*What the task requires*: Your output should repeat the entries below exactly. It should contain no images.

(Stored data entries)
──────────────────────────────

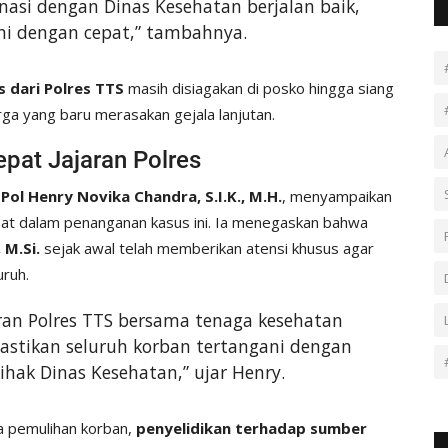
inasi dengan Dinas Kesehatan berjalan baik,
ani dengan cepat,” tambahnya.
 dari Polres TTS
masih disiagakan di posko hingga siang
ga yang baru merasakan gejala lanjutan.
pat Jajaran Polres
l Henry Novika Chandra, S.I.K., M.H.
, menyampaikan
libat dalam penanganan kasus ini. Ia menegaskan bahwa
 M.Si.
sejak awal telah memberikan atensi khusus agar
uruh.
ran Polres TTS bersama tenaga kesehatan
mastikan seluruh korban tertangani dengan
ihak Dinas Kesehatan,” ujar Henry.
a pemulihan korban,
penyelidikan terhadap sumber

──────────────────────────────

*Solution*:
inasi dengan Dinas Kesehatan berjalan baik,
ani dengan cepat,” tambahnya.
 dari Polres TTS
masih disiagakan di posko hingga siang
ga yang baru merasakan gejala lanjutan.
pat Jajaran Polres
l Henry Novika Chandra, S.I.K., M.H.
, menyampaikan
libat dalam penanganan kasus ini. Ia menegaskan bahwa
 M.Si.
sejak awal telah memberikan atensi khusus agar
uruh.
ran Polres TTS bersama tenaga kesehatan
mastikan seluruh korban tertangani dengan
ihak Dinas Kesehatan,” ujar Henry.
a pemulihan korban,
penyelidikan terhadap sumber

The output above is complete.